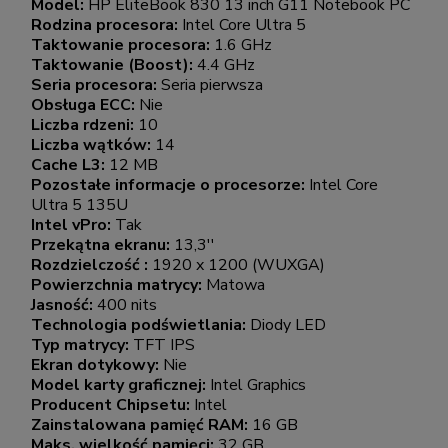
Model:
HP EliteBook 830 13 inch G11 Notebook PC
Rodzina procesora:
Intel Core Ultra 5
Taktowanie procesora:
1.6 GHz
Taktowanie (Boost):
4.4 GHz
Seria procesora:
Seria pierwsza
Obsługa ECC:
Nie
Liczba rdzeni:
10
Liczba wątków:
14
Cache L3:
12 MB
Pozostałe informacje o procesorze:
Intel Core
Ultra 5 135U
Intel vPro:
Tak
Przekątna ekranu:
13,3''
Rozdzielczość :
1920 x 1200 (WUXGA)
Powierzchnia matrycy:
Matowa
Jasność:
400 nits
Technologia podświetlania:
Diody LED
Typ matrycy:
TFT IPS
Ekran dotykowy:
Nie
Model karty graficznej:
Intel Graphics
Producent Chipsetu:
Intel
Zainstalowana pamięć RAM:
16 GB
Maks. wielkość pamięci:
32 GB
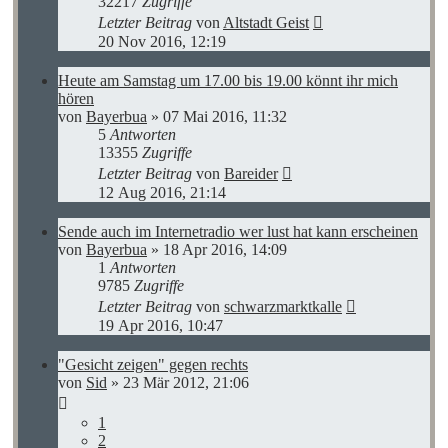
32217
Zugriffe
Letzter Beitrag
von
Altstadt Geist
20 Nov 2016, 12:19
Heute am Samstag um 17.00 bis 19.00 könnt ihr mich
hören
von
Bayerbua
»
07 Mai 2016, 11:32
5
Antworten
13355
Zugriffe
Letzter Beitrag
von
Bareider
12 Aug 2016, 21:14
Sende auch im Internetradio wer lust hat kann erscheinen
von
Bayerbua
»
18 Apr 2016, 14:09
1
Antworten
9785
Zugriffe
Letzter Beitrag
von
schwarzmarktkalle
19 Apr 2016, 10:47
"Gesicht zeigen" gegen rechts
von
Sid
»
23 Mär 2012, 21:06
1
2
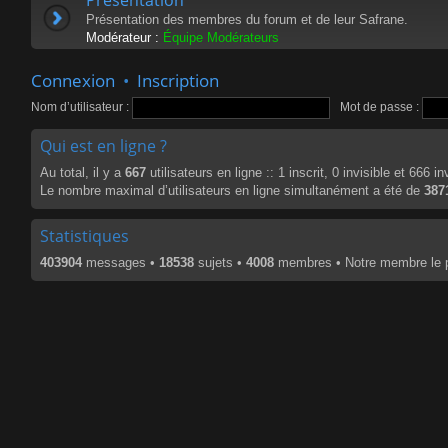
Présentation des membres du forum et de leur Safrane.
Modérateur :
Équipe Modérateurs
Connexion
•
Inscription
Nom d’utilisateur :
Mot de passe :
Qui est en ligne ?
Au total, il y a
667
utilisateurs en ligne :: 1 inscrit, 0 invisible et 666 
Le nombre maximal d’utilisateurs en ligne simultanément a été de
387
Statistiques
403904
messages •
18538
sujets •
4008
membres • Notre membre le p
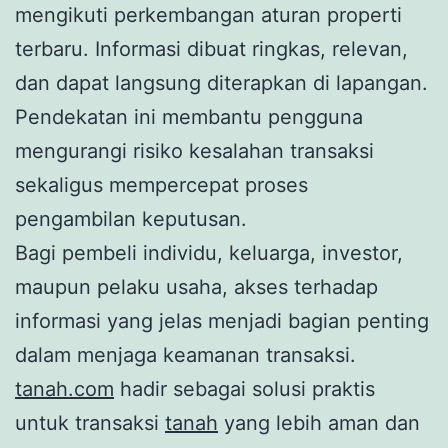
mengikuti perkembangan aturan properti
terbaru. Informasi dibuat ringkas, relevan,
dan dapat langsung diterapkan di lapangan.
Pendekatan ini membantu pengguna
mengurangi risiko kesalahan transaksi
sekaligus mempercepat proses
pengambilan keputusan.
Bagi pembeli individu, keluarga, investor,
maupun pelaku usaha, akses terhadap
informasi yang jelas menjadi bagian penting
dalam menjaga keamanan transaksi.
tanah.com
hadir sebagai solusi praktis
untuk transaksi
tanah
yang lebih aman dan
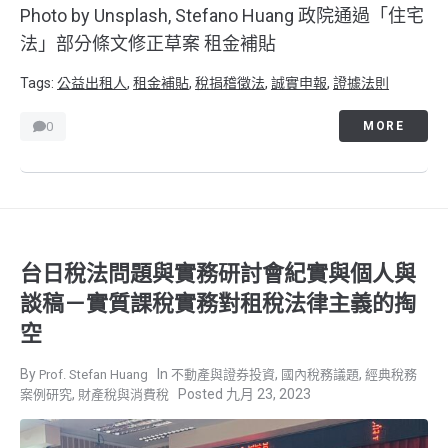
Photo by Unsplash, Stefano Huang 政院通過「住宅
法」部分條文修正草案 租金補貼
Tags:
公益出租人
,
租金補貼
,
稅捐稽徵法
,
誠實申報
,
證據法則
0
MORE
台日稅法問題與實務研討會紀實與個人與
談稿－實質課稅實務對租稅法律主義的掏
空
,
,
Prof. Stefan Huang
不動產與證券投資
國內稅務議題
經典稅務
,
九月 23, 2023
案例研究
財產稅與消費稅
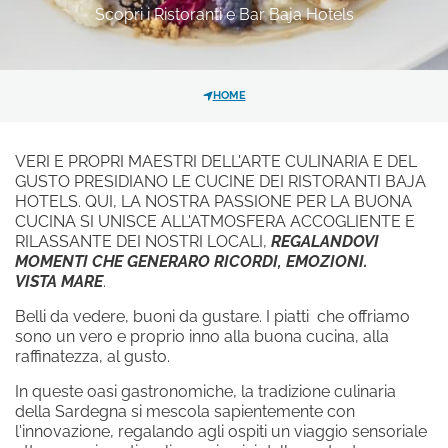
Scopri i Ristoranti e Bar Baja Hotels
GALLERY
HOTEL
SCOPRI I NOSTRI HOTEL
Hotel La Bisaccia
HOME
*
MESSAGGIO
Club Hotel
VERI E PROPRI MAESTRI DELL'ARTE CULINARIA E DEL
Grand Relais dei Nuraghi
GUSTO PRESIDIANO LE CUCINE DEI RISTORANTI BAJA
Residence I Cormorani Alti
HOTELS. QUI, LA NOSTRA PASSIONE PER LA BUONA
CUCINA SI UNISCE ALL'ATMOSFERA ACCOGLIENTE E
BAJA LIVING APARTMENT
RILASSANTE DEI NOSTRI LOCALI,
REGALANDOVI
MOMENTI CHE GENERARO RICORDI, EMOZIONI.
VISTA MARE
.
Belli da vedere, buoni da gustare. I piatti che offriamo
Ho letto e accettato l'
SEGUICI SUI SOCIAL
informativa
sono un vero e proprio inno alla buona cucina, alla
sulla privacy
e il trattamento dei
raffinatezza, al gusto.
dati personali.
In queste oasi gastronomiche, la tradizione culinaria
della Sardegna si mescola sapientemente con
Acconsento al trattamento dei
l'innovazione, regalando agli ospiti un viaggio sensoriale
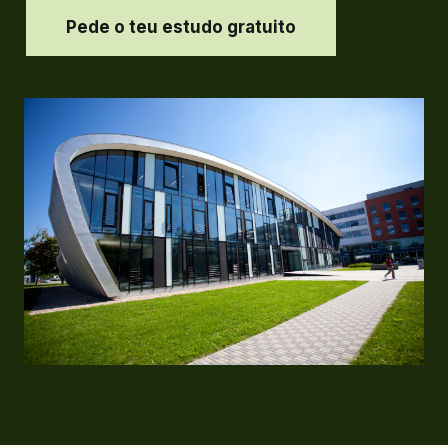
Pede o teu estudo gratuito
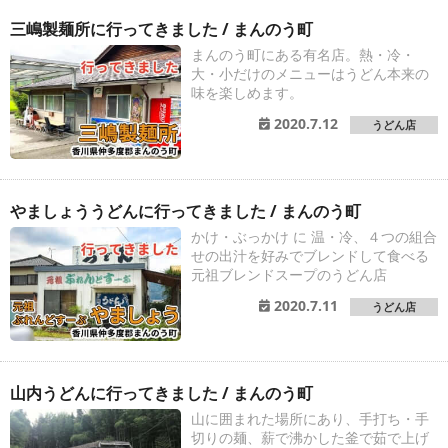
三嶋製麺所に行ってきました / まんのう町
まんのう町にある有名店。熱・冷・
大・小だけのメニューはうどん本来の
味を楽しめます。
2020.7.12
うどん店
やましょううどんに行ってきました / まんのう町
かけ・ぶっかけ に 温・冷、４つの組合
せの出汁を好みでブレンドして食べる
元祖ブレンドスープのうどん店
2020.7.11
うどん店
山内うどんに行ってきました / まんのう町
山に囲まれた場所にあり、手打ち・手
切りの麺、薪で沸かした釜で茹で上げ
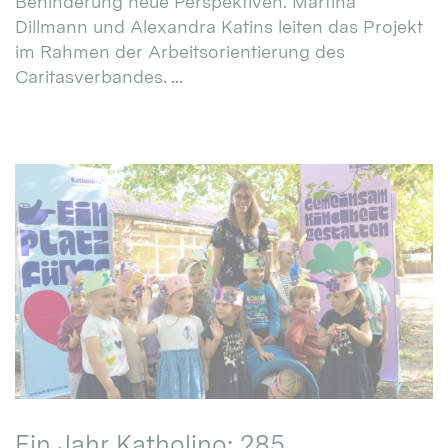
Behinderung neue Perspektiven. Martina
Dillmann und Alexandra Katins leiten das Projekt
im Rahmen der Arbeitsorientierung des
Caritasverbandes. ...
Ein Jahr Katholino: 285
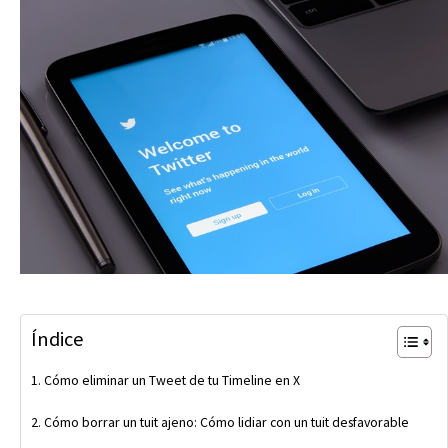
Índice
Cómo eliminar un Tweet de tu Timeline en X
Cómo borrar un tuit ajeno: Cómo lidiar con un tuit desfavorable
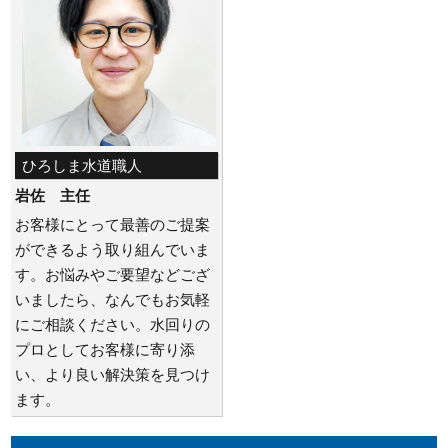
ひろしま水道職人
岩佐 主任
お客様にとって最善のご提案
ができるよう取り組んでいま
す。お悩みやご要望などござ
いましたら、なんでもお気軽
にご相談ください。水回りの
プロとしてお客様に寄り添
い、より良い解決策を見つけ
ます。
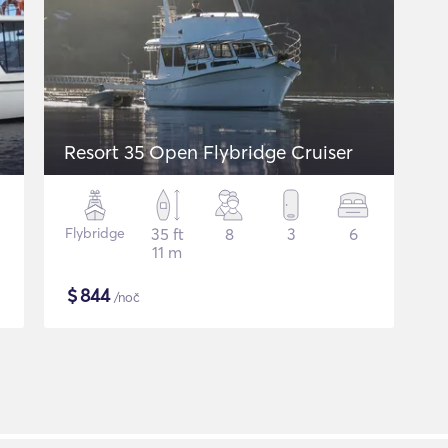
Resort 35 Open Flybridge Cruiser
Flybridge
35 ft
8
3
6
11 m
$
844
/noč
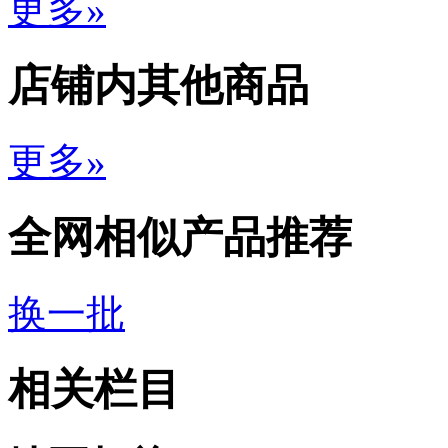
更多»
店铺内其他商品
更多»
全网相似产品推荐
换一批
相关栏目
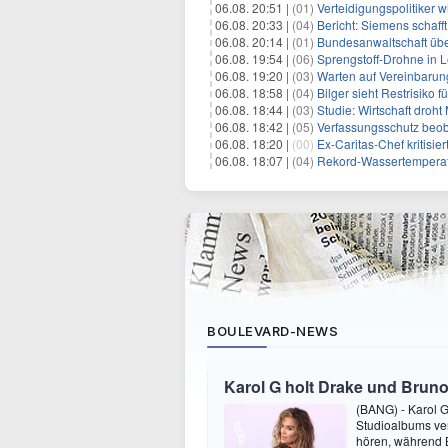
06.08. 20:51 |
(01)
Verteidigungspolitiker 
06.08. 20:33 |
(04)
Bericht: Siemens schafft
06.08. 20:14 |
(01)
Bundesanwaltschaft übe
06.08. 19:54 |
(06)
Sprengstoff-Drohne in L
06.08. 19:20 |
(03)
Warten auf Vereinbarun
06.08. 18:58 |
(04)
Bilger sieht Restrisiko
06.08. 18:44 |
(03)
Studie: Wirtschaft droht
06.08. 18:42 |
(05)
Verfassungsschutz beob
06.08. 18:20 |
(00)
Ex-Caritas-Chef kritisi
06.08. 18:07 |
(04)
Rekord-Wassertemperatu
BOULEVARD-NEWS
Karol G holt Drake und Bruno
(BANG) - Karol G 
Studioalbums ver
hören, während B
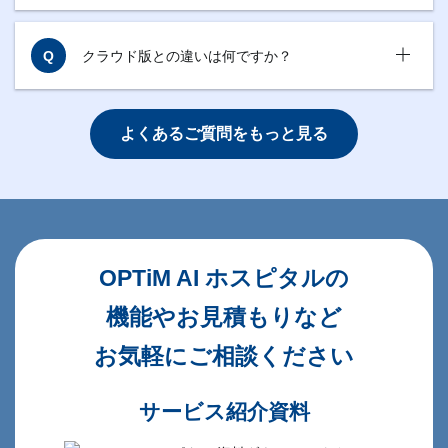
クラウド版との違いは何ですか？
+
よくあるご質問をもっと見る
OPTiM AI ホスピタルの
機能やお見積もりなど
お気軽にご相談ください
サービス紹介資料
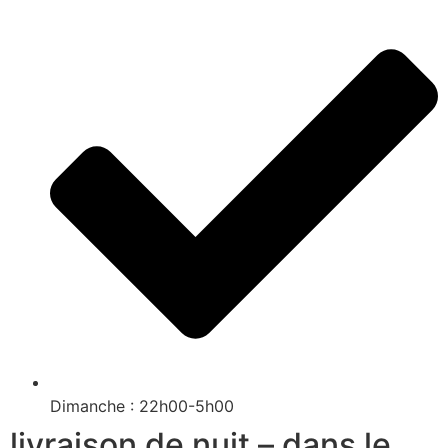
Dimanche : 22h00-5h00
livraison de nuit – dans le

****

- [YOUR GOAL]: With the pictures left out, copy exactly the lines from the one containing "Bericht: Siemens schafft" through the last line of the data.

- [ANSWER TO THE EXERCISE]:
Bericht: Siemens schafft
06.08. 20:14 |
(01)
Bundesanwaltschaft übe
06.08. 19:54 |
(06)
Sprengstoff-Drohne in L
06.08. 19:20 |
(03)
Warten auf Vereinbarun
06.08. 18:58 |
(04)
Bilger sieht Restrisiko
06.08. 18:44 |
(03)
Studie: Wirtschaft droht
06.08. 18:42 |
(05)
Verfassungsschutz beob
06.08. 18:20 |
(00)
Ex-Caritas-Chef kritisi
06.08. 18:07 |
(04)
Rekord-Wassertemperatu
BOULEVARD-NEWS
Karol G holt Drake und Bruno
(BANG) - Karol G 
Studioalbums ver
hören, während B
クラウド版との違いは何ですか？
+
よくあるご質問をもっと見る
OPTiM AI ホスピタルの
機能やお見積もりなど
お気軽にご相談ください
サービス紹介資料
Dimanche : 22h00-5h00
livraison de nuit – dans le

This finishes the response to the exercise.